I would like for it to be able to:
Efficiently resolve collisions,
Be space efficient, and
Be unbounded in size (at least in principle, like v8 objects are, up to the size of the system memory).
From my research and help from SO, there are many ways to resolve collisions in hash tables. The way v8 does it is Quadratic probing:
hash-table.h
The wikipedia algorithm implementing quadratic probing in JavaScript looks something like this:
var i = 0
var SIZE = 10000
var key = getKey(arbitraryString)
var hash = key % SIZE
if (hashtable[hash]) {
while (i < SIZE) {
i++
hash = (key + i * i) % SIZE
if (!hashtable[hash]) break
if (i == SIZE) throw new Error('Hashtable full.')
}
hashtable[hash] = key
} else {
hashtable[hash] = key
}
The elements that are missing from the wikipedia entry are:
How to compute the hash getKey(arbitraryString). Hoping to learn how v8 does this (not necessarily an exact replica, just along the same lines). Not being proficient in C it looks like the key is an object, and the hash is a 32 bit integer. Not sure if the lookup-cache.h is important.
How to make it dynamic so the SIZE constraint can be removed.
Where to store the final hash, and how to compute it more than once.
V8 allows you to specify your own "Shape" object to use in the hash table:
// The hash table class is parameterized with a Shape.
// Shape must be a class with the following interface:
// class ExampleShape {
// public:
// // Tells whether key matches other.
// static bool IsMatch(Key key, Object* other);
// // Returns the hash value for key.
// static uint32_t Hash(Isolate* isolate, Key key);
// // Returns the hash value for object.
// static uint32_t HashForObject(Isolate* isolate, Object* object);
// // Convert key to an object.
// static inline Handle<Object> AsHandle(Isolate* isolate, Key key);
// // The prefix size indicates number of elements in the beginning
// // of the backing storage.
// static const int kPrefixSize = ..;
// // The Element size indicates number of elements per entry.

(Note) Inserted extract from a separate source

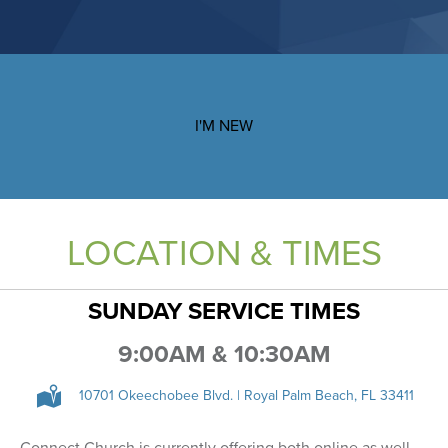
I'M NEW
LOCATION & TIMES
SUNDAY SERVICE TIMES
9:00AM & 10:30AM
10701 Okeechobee Blvd. | Royal Palm Beach, FL 33411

// static const int kEntrySize = ..;
// // Indicates whether IsMatch can deal with other being the_hole (a
// // deleted entry).
// static const bool kNeedsHoleCheck = ..;
// };
But not sure what the key is and how they convert that key to the hash so keys are evenly distributed and the hash function isn't just a hello-world example.
The question is, how to implement a quick hash table like V8 that can efficiently resolve collisions and is unbounded in size. It doesn't have to be exactly like V8 but have the features outlined above.
In terms of space efficiency, a naive approach would do var array = new Array(10000), which would eat up a bunch of memory until it was filled out. Not sure how v8 handles it, but if you do var x = {} a bunch of times, it doesn't allocate a bunch of memory for unused keys, somehow it is dynamic.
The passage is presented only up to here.